I've also got a 5600c4 and bcx series reel one on a 7'6 rid the other on another 7ft+ rod but I've not keen to take them out yet as they are carbon. 
I spose I could sell them and get more egg beaters.

2day I had a river2sea bully frog on the over head trolling/drifting behind me while I cast a gold bomber.

I tell u what I'm glad I got a rudder u have so much control when just drifting.

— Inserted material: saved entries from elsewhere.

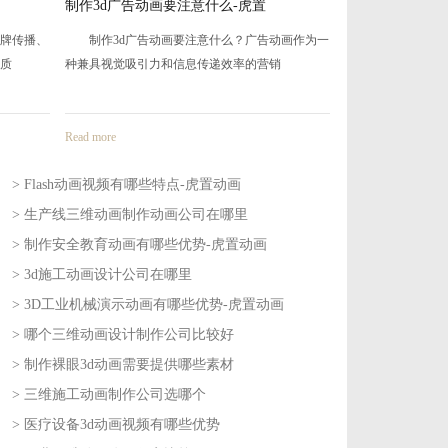
哪个三维动画设计制作公司比较好
3D工艺流程动画
画作为一
哪个三维动画设计制作公司比较好？在数字化
3D工艺流程动画
营销时代，三维动画已经成为企业展示产品
业生产、设备原理
Read more
Read more
> Flash动画视频有哪些特点-虎置动画
> 生产线三维动画制作动画公司在哪里
2026-08-04
> 制作安全教育动画有哪些优势-虎置动画
2026-08-03
> 3d施工动画设计公司在哪里
2026-07-30
> 3D工业机械演示动画有哪些优势-虎置动画
2026-07-29
> 哪个三维动画设计制作公司比较好
2026-07-27
> 制作裸眼3d动画需要提供哪些素材
2026-07-24
> 三维施工动画制作公司选哪个
2026-07-22
> 医疗设备3d动画视频有哪些优势
2026-07-21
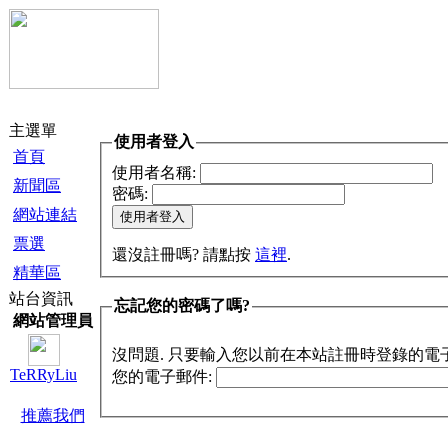
主選單
使用者登入
首頁
使用者名稱:
新聞區
密碼:
網站連結
票選
還沒註冊嗎? 請點按
這裡
.
精華區
站台資訊
忘記您的密碼了嗎?
網站管理員
沒問題. 只要輸入您以前在本站註冊時登錄的電
TeRRyLiu
您的電子郵件:
推薦我們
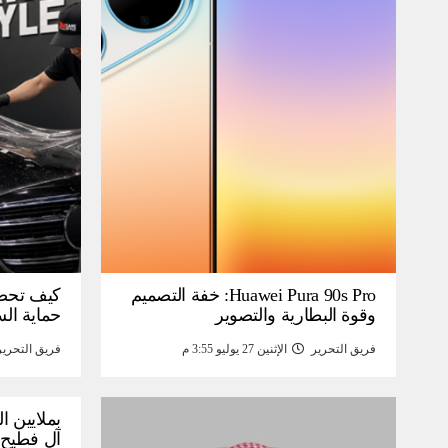
Huawei Pura 90s Pro: خفة التصميم
كيف تحص
وقوة البطارية والتصوير
حماية ال
فريق التحرير
الإثنين 27 يوليو 3:55 م
فريق التحرير
بملايين ا
آل فطيح”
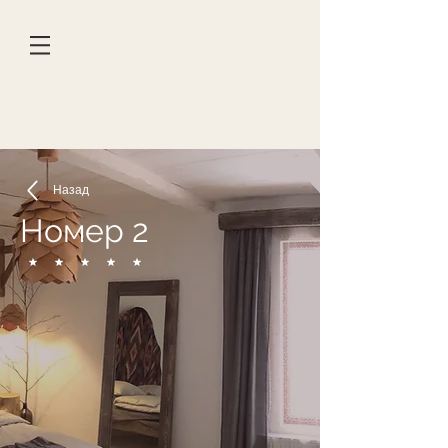
Назад
Номер 2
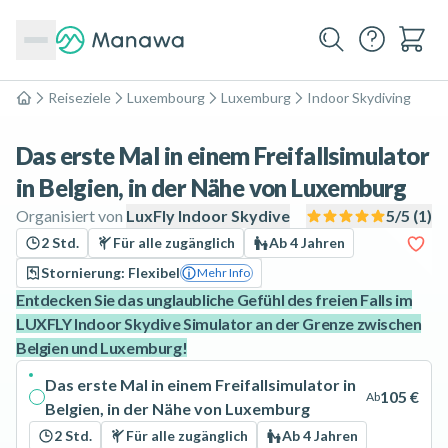
Reiseziele
Luxembourg
Luxemburg
Indoor Skydiving
Home
Das erste Mal in einem Freifallsimulator
in Belgien, in der Nähe von Luxemburg
Organisiert von
LuxFly Indoor Skydive
5
/5 (
1
)
2 Std.
Für alle zugänglich
Ab 4 Jahren
Stornierung: Flexibel
Mehr Info
Entdecken Sie das unglaubliche Gefühl des freien Falls im
LUXFLY Indoor Skydive Simulator an der Grenze zwischen
Belgien und Luxemburg!
Das erste Mal in einem Freifallsimulator in
105 €
Ab
Belgien, in der Nähe von Luxemburg
2 Std.
Für alle zugänglich
Ab 4 Jahren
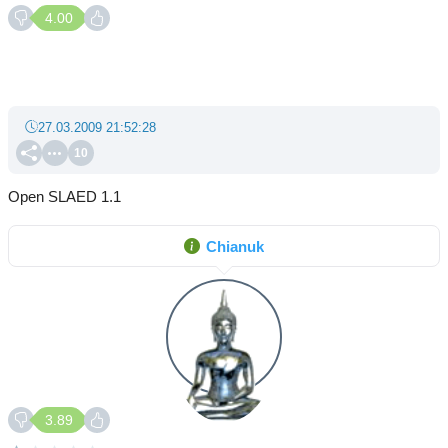
4.00
27.03.2009 21:52:28
10
Open SLAED 1.1
Chianuk
3.89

I also went right down a small inlet creak thingo prolly covered 3km drifted half paddled half.


----------



## CastAway (Dec 28, 2007)

I have fished in the woolwash a few times landbased, and have only caught tarpon but have seen some photos of good barra that have been caught there. Fishing creek north of the capricorn resort would be an awesome spot to try in the kayak. Generally it is quite clear water, but it is a great system and there would be plenty of options to try there. Yeppen used to be great for tarpon and even the murray lagoon behind the gardens and golf course would hold fish and it would be interesting once it warms up to see if more barra have moved in there since the flood. Good luck with it!


----------



## gros21 (May 3, 2010)

Mate were is fishing creek I couldn't find it on google maps


----------



## CastAway (Dec 28, 2007)

http://maps.google.com.au/maps/ms?msid= ... 9,0.338173

Follow the road past the capricorn resort onto a dirt road for about 10k's.


----------



## gros21 (May 3, 2010)

yep boys at work pointed it out 2 me.

Good news big tax return say hello to a 898Cx side imaging fish finder


----------